TASK DATA =>
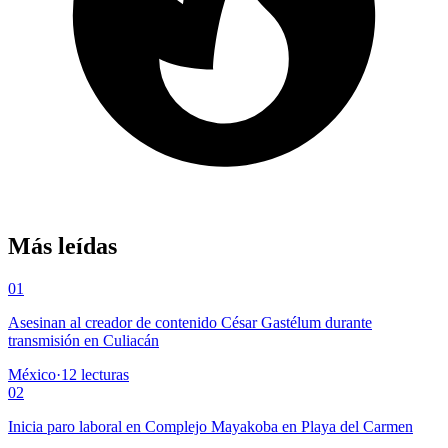
Más leídas
01
Asesinan al creador de contenido César Gastélum durante
transmisión en Culiacán
México
·
12
lecturas
02
Inicia paro laboral en Complejo Mayakoba en Playa del Carmen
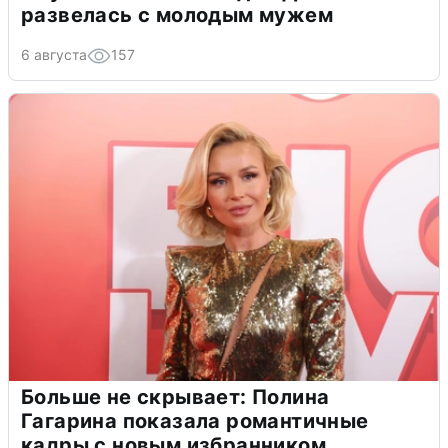
развелась с молодым мужем
6 августа
157
Больше не скрывает: Полина
Гагарина показала романтичные
кадры с новым избранником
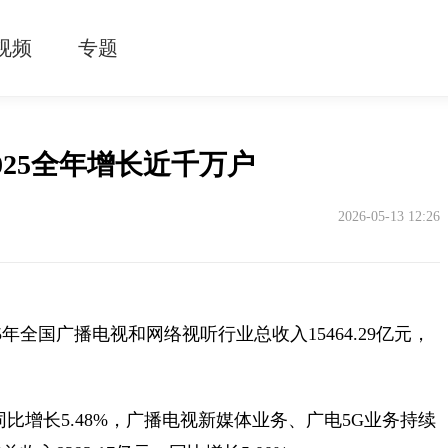
视频
专题
2025全年增长近千万户
2026-05-13 12:26
5年全国广播电视和网络视听行业总收入15464.29亿元，
同比增长5.48%，广播电视新媒体业务、广电5G业务持续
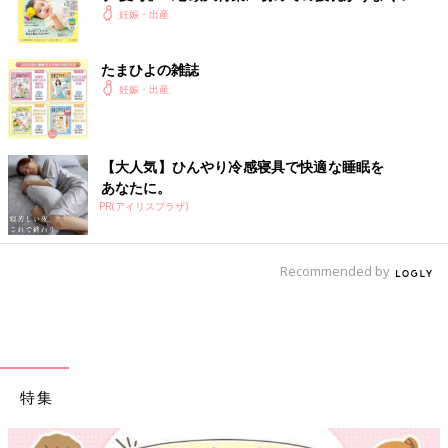
く！ おっぱい・ミルクの基本と夏のトラブル 解決テ
妊娠・出産
ク
たまひよの雑誌
妊娠・出産
【大人気】ひんやり冷感寝具で快適な睡眠を
あなたに。
PR(アイリスプラザ)
Recommended by
特集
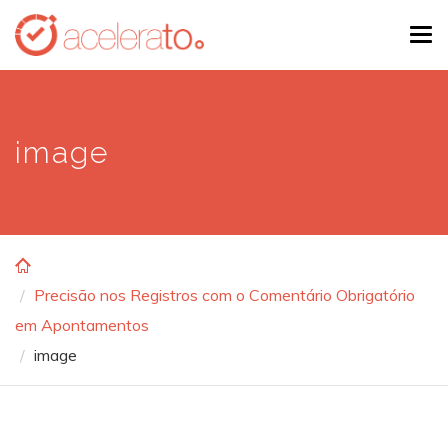
Skip
Tog
to
navi
main
content
image
Precisão nos Registros com o Comentário Obrigatório
em Apontamentos
image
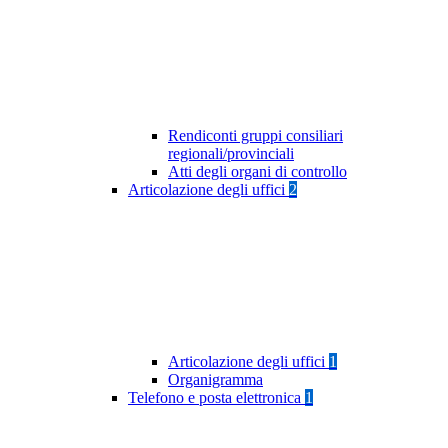
Rendiconti gruppi consiliari
regionali/provinciali
Atti degli organi di controllo
Articolazione degli uffici
2
Articolazione degli uffici
1
Organigramma
Telefono e posta elettronica
1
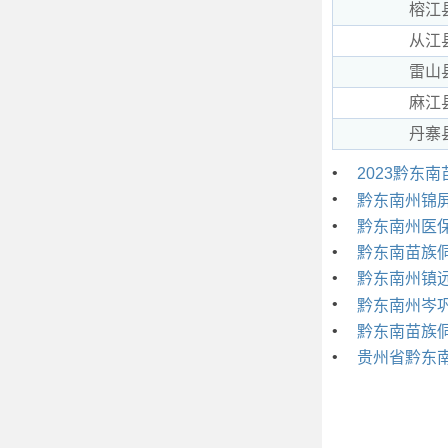
榕江
从江
雷山
麻江
丹寨
•
2023黔东
•
黔东南州锦
•
黔东南州医
•
黔东南苗族
•
黔东南州镇
•
黔东南州岑
•
黔东南苗族
•
贵州省黔东南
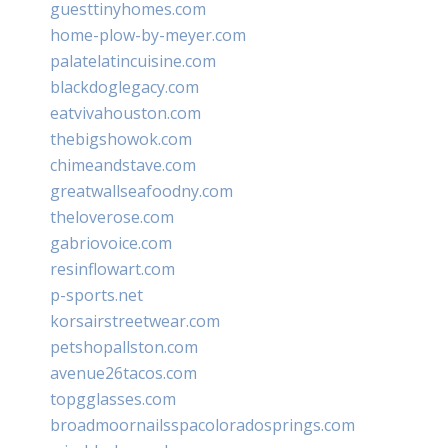
guesttinyhomes.com
home-plow-by-meyer.com
palatelatincuisine.com
blackdoglegacy.com
eatvivahouston.com
thebigshowok.com
chimeandstave.com
greatwallseafoodny.com
theloverose.com
gabriovoice.com
resinflowart.com
p-sports.net
korsairstreetwear.com
petshopallston.com
avenue26tacos.com
topgglasses.com
broadmoornailsspacoloradosprings.com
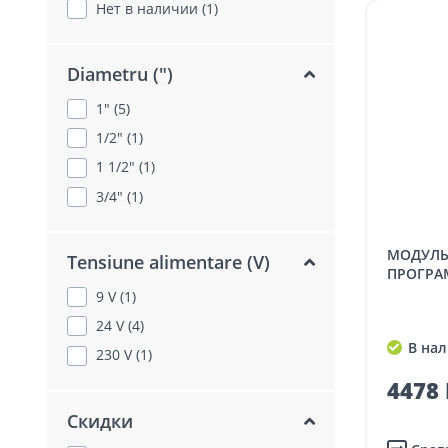
Нет в наличии (1)
Diametru (")
1" (5)
1/2" (1)
1 1/2" (1)
3/4" (1)
МОДУЛЬ WI-FI ДЛЯ
Tensiune alimentare (V)
ПРОГРА
9 V (1)
24 V (4)
В нал
230 V (1)
4478 
Скидки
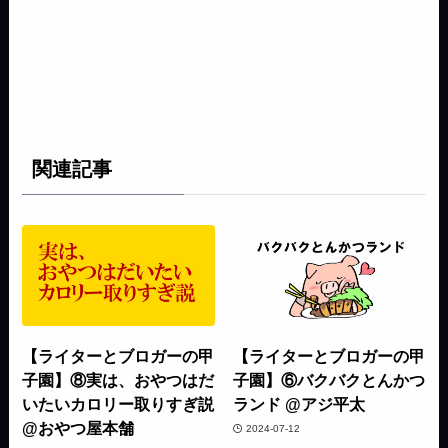
関連記事
【ライターとブロガーの甲
【ライターとブロガーの甲
子園】⑧実は、おやつはだ
子園】⑥バクバクとんかつ
いたいカロリー取りすぎ説
ランド @アジ平太
@おやつ屋本舗
2024-07-12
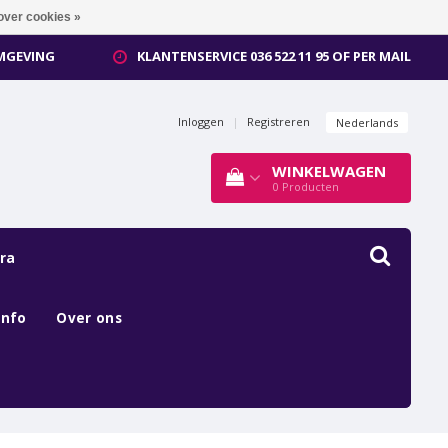
over cookies »
OMGEVING
KLANTENSERVICE 036 522 11 95 OF PER MAIL
Inloggen
|
Registreren
Nederlands
WINKELWAGEN
0
Producten
ra
Info
Over ons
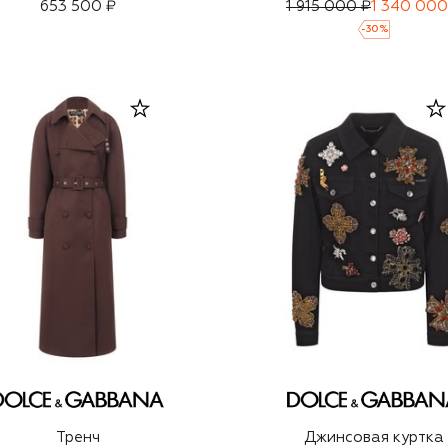
653 500 ₽
1 915 000 ₽
1 340 000
-
30
%
Тренч
Джинсовая куртка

TASK INSTRUCTIONS =>
Working from the data above, repeat exactly, and only, the lines that begin at the line containing "2025全年增长近千万户" and stop after the line containing "palatelatincuisine.com"; pictures are not copied.

ANSWER SPACE =>
2025全年增长近千万户
2026-05-13 12:26
5年全国广播电视和网络视听行业总收入15464.29亿元，
同比增长5.48%，广播电视新媒体业务、广电5G业务持续
く！ おっぱい・ミルクの基本と夏のトラブル 解決テ
妊娠・出産
ク
たまひよの雑誌
妊娠・出産
【大人気】ひんやり冷感寝具で快適な睡眠を
あなたに。
PR(アイリスプラザ)
Recommended by
特集
Skip
Tog
to
navi
main
content
image
Precisão nos Registros com o Comentário Obrigatório
em Apontamentos
image
Rendiconti gruppi consiliari
regionali/provinciali
Atti degli organi di controllo
Articolazione degli uffici
2
Articolazione degli uffici
1
Organigramma
Telefono e posta elettronica
1
榕江
从江
雷山
麻江
丹寨
•
2023黔东
•
黔东南州锦
•
黔东南州医
•
黔东南苗族
•
黔东南州镇
•
黔东南州岑
•
黔东南苗族
•
贵州省黔东南
guesttinyhomes.com
home-plow-by-meyer.com
palatelatincuisine.com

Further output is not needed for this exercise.